12. a kind of method that processor is realized, including：

The single instruction for executing reverse centrifuge operation is obtained, there are two source operands and destination to operate for described instruction tool Number；

The single instruction is decoded as decoded instruction；

Obtain source operand value associated at least one operand；And

Execute it is described it is decoded instruction with based on control mask indicate by the first source operand to Lai freedom the second source operand The position of the opposed area of specified source register is interleaved.

13. method as claimed in claim 12, which is characterized in that first source operand is immediate operand.

14. method as claimed in claim 12, which is characterized in that it includes the control mask that first source operand is specified Register.

15. method as claimed in claim 12 further comprises writing the result into the position indicated by the vector element size It sets.

16. method as claimed in claim 15, which is characterized in that the vector element size indicates vector registor.
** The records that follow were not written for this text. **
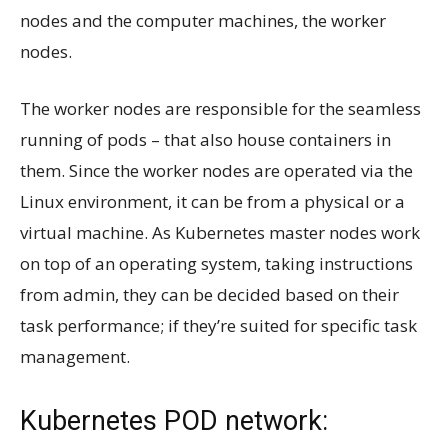
nodes and the computer machines, the worker
nodes.
The worker nodes are responsible for the seamless
running of pods – that also house containers in
them. Since the worker nodes are operated via the
Linux environment, it can be from a physical or a
virtual machine. As Kubernetes master nodes work
on top of an operating system, taking instructions
from admin, they can be decided based on their
task performance; if they’re suited for specific task
management.
Kubernetes POD network: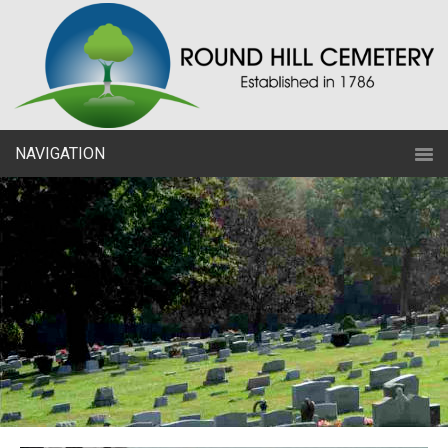
NAVIGATION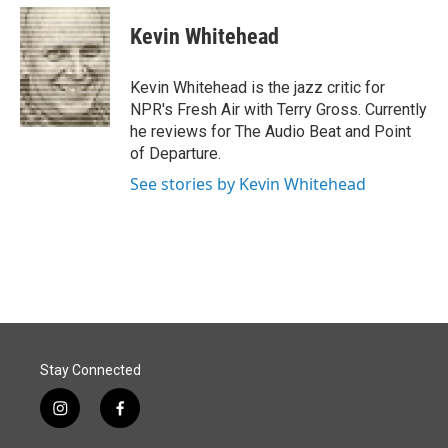
c
n
a
e
k
i
Kevin Whitehead
b
e
l
o
d
o
I
Kevin Whitehead is the jazz critic for
k
n
NPR's Fresh Air with Terry Gross. Currently
he reviews for The Audio Beat and Point
of Departure.
See stories by Kevin Whitehead
Stay Connected
i
f
n
a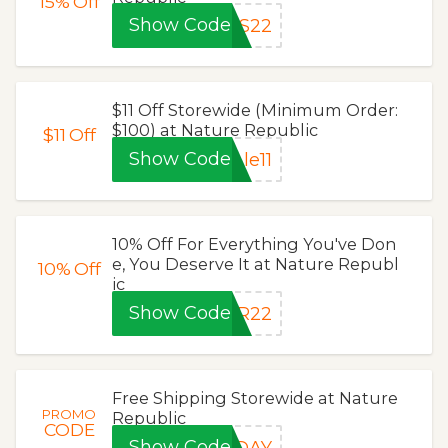
15%
Off
Show Code
AS22
$11 Off Storewide (Minimum Order:
$100) at Nature Republic
$11
Off
Show Code
le11
10% Off For Everything You've Don
e, You Deserve It at Nature Republ
10%
Off
ic
Show Code
OR22
Free Shipping Storewide at Nature
PROMO
Republic
CODE
Show Code
SDAY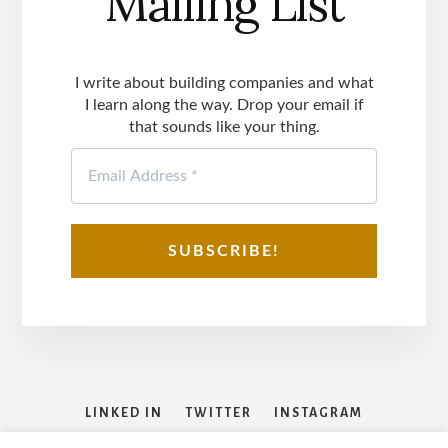
Mailing List
I write about building companies and what
I learn along the way. Drop your email if
that sounds like your thing.
LINKED IN
TWITTER
INSTAGRAM
FACEBOOK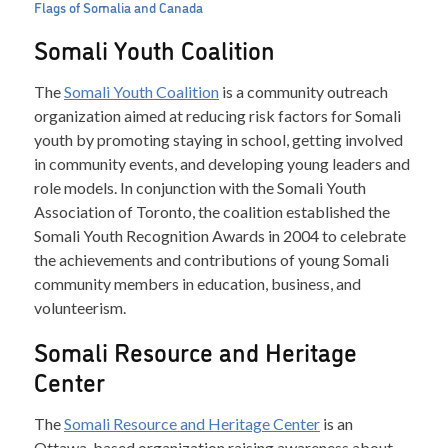
Flags of Somalia and Canada
Somali Youth Coalition
The
Somali Youth Coalition
is a community outreach
organization aimed at reducing risk factors for Somali
youth by promoting staying in school, getting involved
in community events, and developing young leaders and
role models. In conjunction with the Somali Youth
Association of Toronto, the coalition established the
Somali Youth Recognition Awards in 2004 to celebrate
the achievements and contributions of young Somali
community members in education, business, and
volunteerism.
Somali Resource and Heritage
Center
The
Somali Resource and Heritage Center
is an
Ottawa-based organization raising awareness about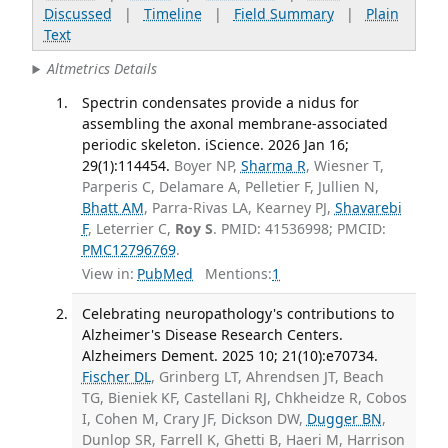
Discussed
|
Timeline
|
Field Summary
|
Plain
Text
Altmetrics Details
Spectrin condensates provide a nidus for
assembling the axonal membrane-associated
periodic skeleton. iScience. 2026 Jan 16;
29(1):114454.
Boyer NP,
Sharma R
, Wiesner T,
Parperis C, Delamare A, Pelletier F, Jullien N,
Bhatt AM
, Parra-Rivas LA, Kearney PJ,
Shavarebi
F
, Leterrier C,
Roy S
. PMID: 41536998; PMCID:
PMC12796769
.
View in:
PubMed
Mentions:
1
Celebrating neuropathology's contributions to
Alzheimer's Disease Research Centers.
Alzheimers Dement. 2025 10; 21(10):e70734.
Fischer DL
, Grinberg LT, Ahrendsen JT, Beach
TG, Bieniek KF, Castellani RJ, Chkheidze R, Cobos
I, Cohen M, Crary JF, Dickson DW,
Dugger BN
,
Dunlop SR, Farrell K, Ghetti B, Haeri M, Harrison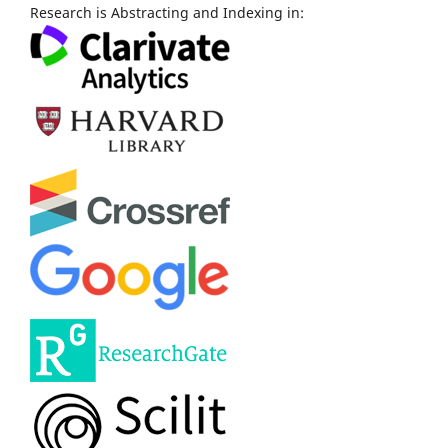
Research is Abstracting and Indexing in: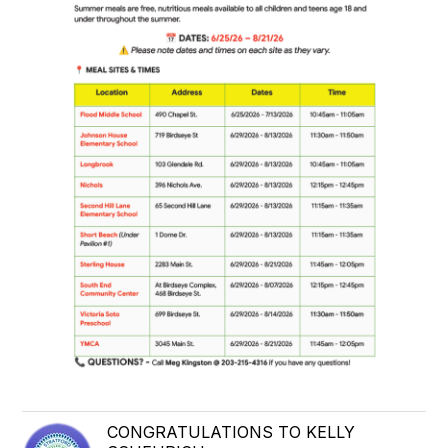
CONGRATULATIONS TO KELLY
17. method as claimed in claim 15, which is characterized in that it includes that execution is at least one simultaneously to execute the decoded instruction Row deposit operation by the discontinuous position of source register to be written destination register.

18. method as claimed in claim 17, which is characterized in that the destination register is temporary register.

19. method as claimed in claim 18 further comprises executing multiple parallel deposit operations to multiple temporary registers.

20. method as claimed in claim 19 further comprises referring to result write-in by the vector element size OR operations are executed to the multiple temporary register before the position shown.

21. a kind of system includes the device for executing the method as described in any one of claim 12-20.

22. a kind of machine readable media has the data being stored thereon, the data by least one machine if being executed At least one machine is set to manufacture at least one for executing the integrated of the method as described in any one of claim 12-20 Circuit.